Special Economic Zones Struggle To Meet Expectations

Touted by the government as a tool for development, many special economic zones in Cambodia still have a long way to go in terms of in­fra­structure and attracting inves­tors, according to experts and SEZ developers.

Though neighboring countries have enjoyed success with SEZs, which offer special incentives—such as tax holidays—to businesses to set up factories, Cambodia is struggling to live up to government claims that the zones will create tens of thousands of jobs.

Now, more than two years after the government began approving SEZs, only one out of 10 special ec­on­omic zones has any operating factories, though five others have signed deals with businesses, ac­cording to developers and the Ministry of Commerce. And developers are currently seeking approval for six more SEZs, which offer tax-free profits, duty-free imports of eq­uipment, long-term leases and easy access to government taxation and custom services.

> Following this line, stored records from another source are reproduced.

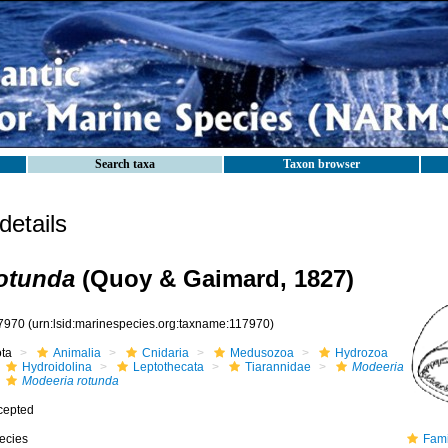
Search taxa
Taxon browser
etails
otunda
(Quoy & Gaimard, 1827)
7970
(urn:lsid:marinespecies.org:taxname:117970)
ota
Animalia
Cnidaria
Medusozoa
Hydrozoa
Hydroidolina
Leptothecata
Tiarannidae
Modeeria
Modeeria rotunda
cepted
ecies
Family T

Some SEZ developers say that setting up a zone takes time, though Thon Virak, deputy director-general of the Commerce Ministry’s Foreign Trade Department, said site developers simply aren’t building the necessary infrastructure they need for success.

“If you set up nothing in the zone, who is going to set up a factory?” Thon Virak asked, adding that most SEZ developers have not come close to spending

the estimated $100 million needed to ready zones for foreign investment.

However, Sok Chenda, secretary-general of the Council for the Development of Cambodia, said that some SEZs need the security of guaranteed factory contracts before they can begin investing their money and building infrastructure.

“SEZs can’t complete their infrastructure and then sit around waiting for clients. They will die first,” he said.

SEZs have been successful in Thailand and Vietnam but will need more time in Cambodia, which requires better infrastructure, said Chan Sophal, president of the Cambodian Economic Association.

“I think promoting the SEZ is a good idea in the long run, but right now it’s not a target of [foreign] investors,” he said.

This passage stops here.